Piérwsza rzecz która go uderzyła, był sztylet utkwiony w posadzce. Spójrzawszy nań, cofnął się, zatrzymał i kiwając głową, ostrożnie daléj postąpił. Trącił znów nogą o xiążkę rzuconą na podłodze, mruknął ruszając ramionami.
— Hm! wybrali sobie czas do czytania! Ta Julja, to taka szalona z tém czytaniem — Znów postąpił, ostróżnie, na palcach, powoli; mijał już komin, zobaczył filiżankę z szczątkami jakiegoś napoju stojącą. Że zaś był przyjacielem i znawcą napitków, zbliżył się, powąchał, a nie mogąc dójść co by to było, bo go tylko jakaś woń czosnku zaleciała, mruknął pod nosem.

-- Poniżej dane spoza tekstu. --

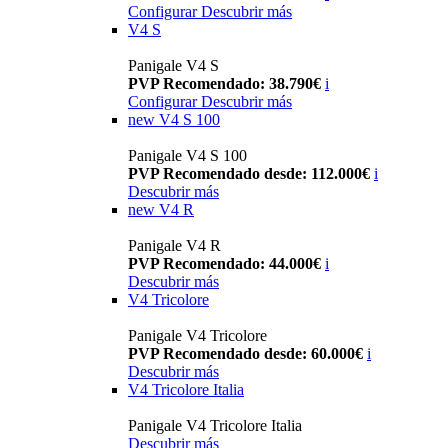
Configurar
Descubrir más
V4 S
Panigale V4 S
PVP Recomendado: 38.790€
i
Configurar
Descubrir más
new
V4 S 100
Panigale V4 S 100
PVP Recomendado desde: 112.000€
i
Descubrir más
new
V4 R
Panigale V4 R
PVP Recomendado: 44.000€
i
Descubrir más
V4 Tricolore
Panigale V4 Tricolore
PVP Recomendado desde: 60.000€
i
Descubrir más
V4 Tricolore Italia
Panigale V4 Tricolore Italia
Descubrir más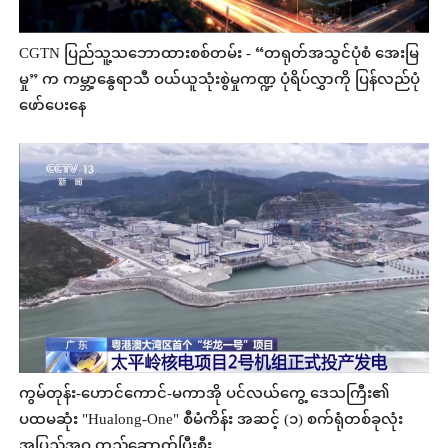
CGTN ပြည်သူ့သဘောထားစစ်တမ်း - “တရုတ်အသွင်ပုံစံ အေးမြ
မှု” က ကမ္ဘာ့နွေရာသီ ဝယ်ယူသုံးစွဲမှုကဏ္ဍ ပုံရိပ်လွှာကို ပြန်လည်ပုံ
ဖော်ပေးနေ
ကွမ်တုန်း-ဟောင်ကောင်-မကာအို ပင်လယ်ကွေ့ ဒေသကြီး၏
ပထမဆုံး "Hualong-One" စီမံကိန်း အဆင့် (၁) စက်ရုံတစ်ခုလုံး
အပြည့်အဝ တည်ဆောက်ပြီးစီး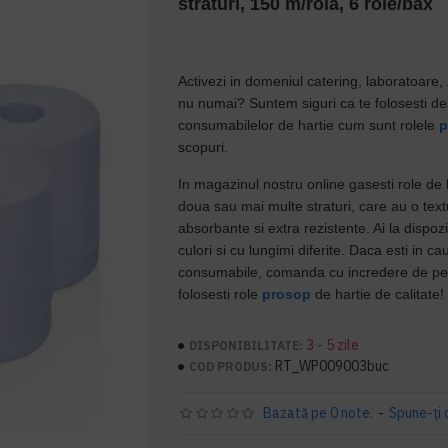
straturi, 150 m/rola, 6 role/bax
Activezi in domeniul catering, laboratoare, z
nu numai? Suntem siguri ca te folosesti des
consumabilelor de hartie cum sunt rolele
p
scopuri.
In magazinul nostru online gasesti role de 
doua sau mai multe straturi, care au o tex
absorbante si extra rezistente. Ai la dispozi
culori si cu lungimi diferite. Daca esti in ca
consumabile, comanda cu incredere de pe s
folosesti role
prosop
de hartie de calitate!
3 - 5 zile
DISPONIBILITATE:
RT_WP009003buc
COD PRODUS:
Bazată pe 0 note.
-
Spune-ţi 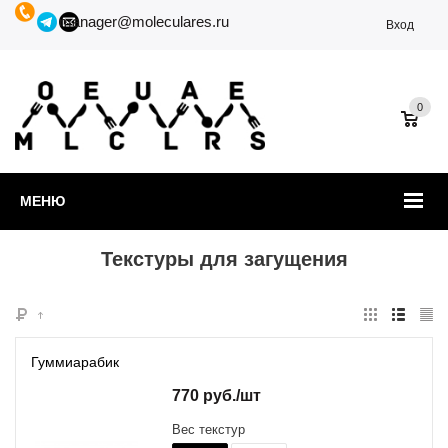
manager@moleculares.ru
Вход
0
МЕНЮ
Текстуры для загущения
Гуммиарабик
770
руб.
/шт
Вес текстур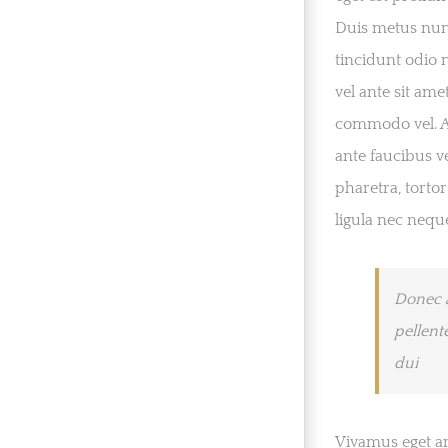
Duis metus nun
tincidunt odio 
vel ante sit ame
commodo vel. A
ante faucibus v
pharetra, torto
ligula nec nequ
Donec a
pellent
dui
Vivamus eget ar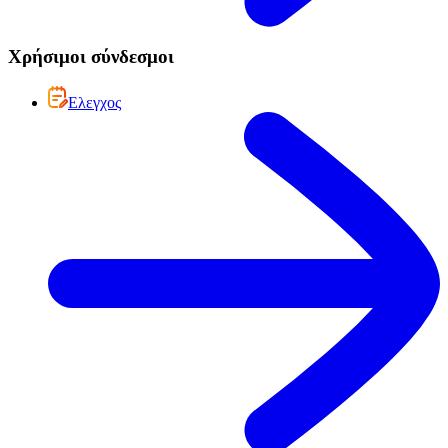
Χρήσιμοι σύνδεσμοι
Ελεγχος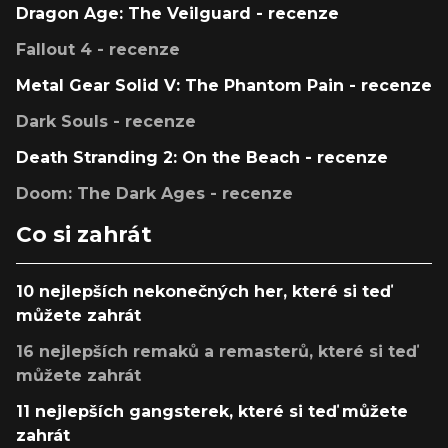
Dragon Age: The Veilguard - recenze
Fallout 4 - recenze
Metal Gear Solid V: The Phantom Pain - recenze
Dark Souls - recenze
Death Stranding 2: On the Beach - recenze
Doom: The Dark Ages - recenze
Co si zahrát
10 nejlepších nekonečných her, které si teď
můžete zahrát
16 nejlepších remaků a remasterů, které si teď
můžete zahrát
11 nejlepších gangsterek, které si teď můžete
zahrát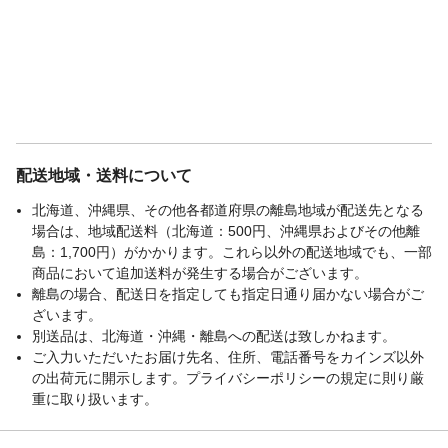
配送地域・送料について
北海道、沖縄県、その他各都道府県の離島地域が配送先となる
場合は、地域配送料（北海道：500円、沖縄県およびその他離
島：1,700円）がかかります。これら以外の配送地域でも、一部
商品において追加送料が発生する場合がございます。
離島の場合、配送日を指定しても指定日通り届かない場合がご
ざいます。
別送品は、北海道・沖縄・離島への配送は致しかねます。
ご入力いただいたお届け先名、住所、電話番号をカインズ以外
の出荷元に開示します。プライバシーポリシーの規定に則り厳
重に取り扱います。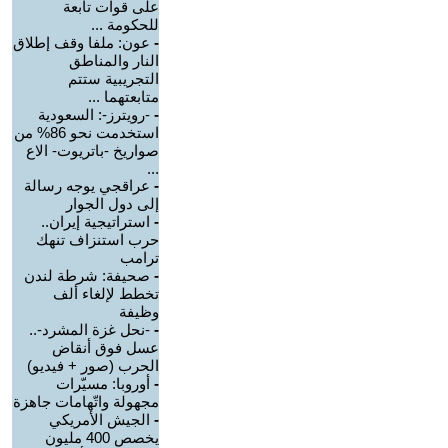
على قوات تابعة
للحكومة ...
-
عون: ملفا وقف إطلاق
النار والمناطق
التجريبية ستتم
متابعتهما ...
-
-رويترز-: السعودية
استخدمت نحو 86% من
صواريخ -باتريوت- الاع
...
-
عراقجي يوجه رسالة
إلى دول الجوار
-
استراتيجية إيران..
حرب استنزاف تنهك
ترامب
-
صحيفة: شرطة لندن
تخطط لإلغاء ألف
وظيفة
-
-نحل غزة المشرد-..
عسل فوق أنقاض
الحرب (صور + فيديو)
-
أوروبا: مسيّرات
مجهولة واتّهامات جاهزة
-
الجيش الأمريكي
يخصص 400 مليون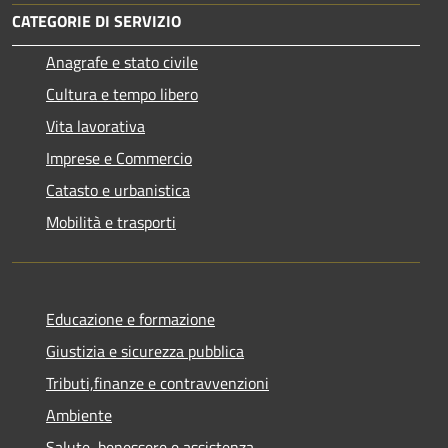
CATEGORIE DI SERVIZIO
Anagrafe e stato civile
Cultura e tempo libero
Vita lavorativa
Imprese e Commercio
Catasto e urbanistica
Mobilità e trasporti
Educazione e formazione
Giustizia e sicurezza pubblica
Tributi,finanze e contravvenzioni
Ambiente
Salute, benessere e assistenza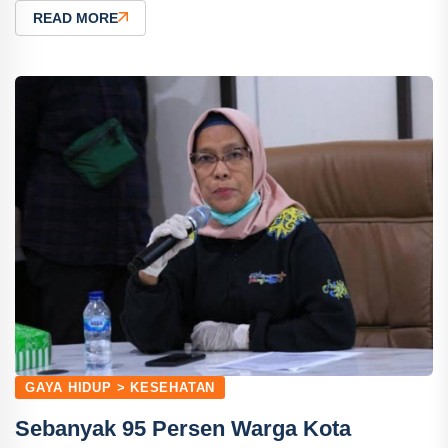
READ MORE
GAYA HIDUP > KESEHATAN
Sebanyak 95 Persen Warga Kota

Łotr, mosanie, zdaje się taki krzepki, a już pokrzepiających lekarstw potrzebuje. Otóż to z tego wszystko, musiało im zaszkodzić! Poszedł daléj. Już tylko o dwa kroki był od łóżka, zbliża się — patrzy — krzyknął wielkim głosem i co tchu nazad wyskoczył oknem. Wszyscy hurmem wpadli do sypialni nowożeńców, wyparto drzwi i okna — krzyk, wrzask, przestrach po całym domu.

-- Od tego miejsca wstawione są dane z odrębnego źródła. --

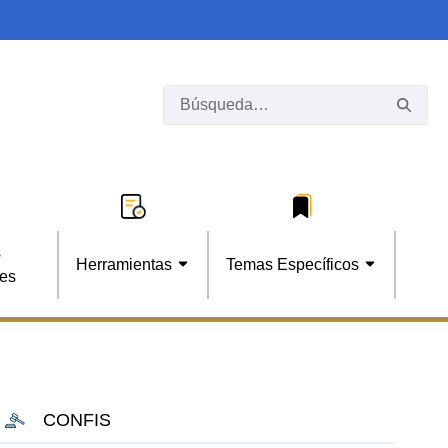
s
Herramientas
Temas Específicos
les
CONFIS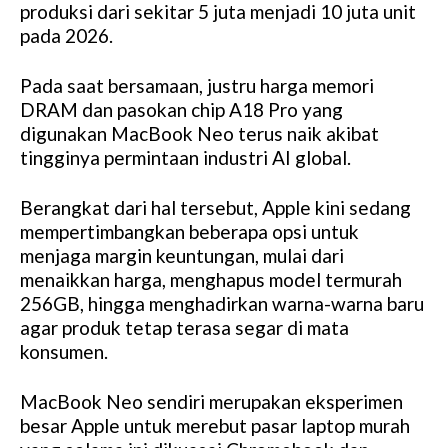
produksi dari sekitar 5 juta menjadi 10 juta unit
pada 2026.
Pada saat bersamaan, justru harga memori
DRAM dan pasokan chip A18 Pro yang
digunakan MacBook Neo terus naik akibat
tingginya permintaan industri AI global.
Berangkat dari hal tersebut, Apple kini sedang
mempertimbangkan beberapa opsi untuk
menjaga margin keuntungan, mulai dari
menaikkan harga, menghapus model termurah
256GB, hingga menghadirkan warna-warna baru
agar produk tetap terasa segar di mata
konsumen.
MacBook Neo sendiri merupakan eksperimen
besar Apple untuk merebut pasar laptop murah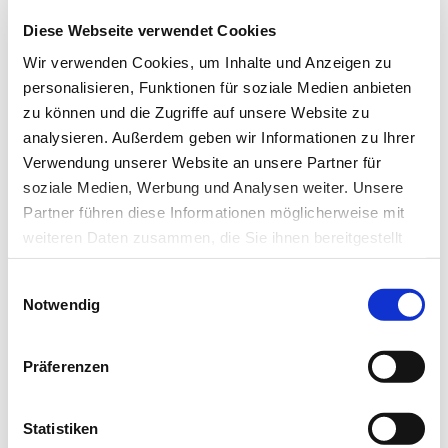
Artikel teilen
Diese Webseite verwendet Cookies
Wir verwenden Cookies, um Inhalte und Anzeigen zu
personalisieren, Funktionen für soziale Medien anbieten
zu können und die Zugriffe auf unsere Website zu
Zur Übersicht
analysieren. Außerdem geben wir Informationen zu Ihrer
Verwendung unserer Website an unsere Partner für
soziale Medien, Werbung und Analysen weiter. Unsere
Partner führen diese Informationen möglicherweise mit
Newsletter­anmeldung
weiteren Daten zusammen, die Sie ihnen bereitgestellt
haben oder die sie im Rahmen Ihrer Nutzung der Dienste
Bleiben Sie auf dem Laufenden. Der MT-Dialog-
Einwilligungsauswahl
gesammelt haben.
Notwendig
Newsletter informiert Sie jede Woche kostenfrei
Datenschutz
|
Impressum
über die wichtigsten Branchen-News, aktuelle
Themen und die neusten Stellenangebote.
Präferenzen
E-Mail-Adresse
Statistiken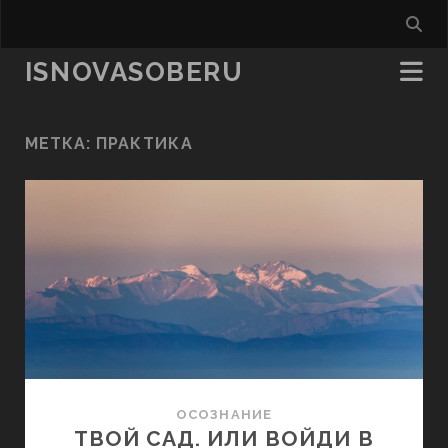
ISNOVASOBERU
МЕТКА:
ПРАКТИКА
ОСОЗНАНИЕ
ТВОЙ САД. ИЛИ ВОЙДИ В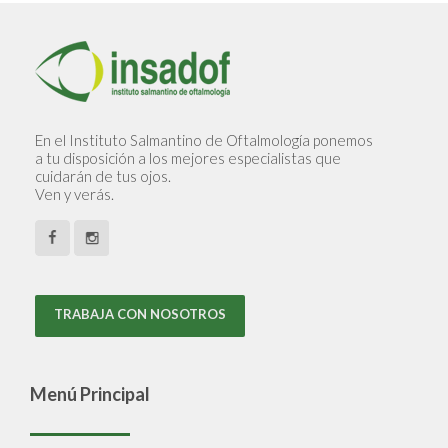
En el Instituto Salmantino de Oftalmología ponemos
a tu disposición a los mejores especialistas que
cuidarán de tus ojos.
Ven y verás.
TRABAJA CON NOSOTROS
Menú Principal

Na pościeli ujrzano Julją bladą z rozczochranym włosem, z zamkniętemi oczyma, w jednéj koszuli leżącą, ręce jéj były konwulsyjnie w tył odparte, ściśnięte, sine. Na niéj trup Hilarego uczepiony, w całym godowym ubiorze, bukiecik od fraka, na obnażonych piersiach Julij — usta jego rozwarte, pianą i śliną okryte, zęby ścięte silnie, jakby chciał kąsać przed chwilą. Obejmował Julją, ręce jego wpiły się w jéj boki, na twarzy czarnéj posiniałéj, znać jeszcze było boleść, obłąkanie, zajadłość zwierzęcą, włos miał rozczochrany, suknie starte i potargane łóżko świadczyło, jak okropna na niém odbyła się walka. Jedna poduszka leżała pod głową Julij, druga zmięta i podarta na ziemi, łóżko i pościel i podłogę broczyły plamy czerwone. Na twarzy żony widać jeszcze było wyraz przestrachu, cierpienia, rospaczy: skurczone miała ciało, oczy zamknięte, brwi zmarszczone, usta otwarte — cała była wyprężona konwulsyjnie, i prawie zimna.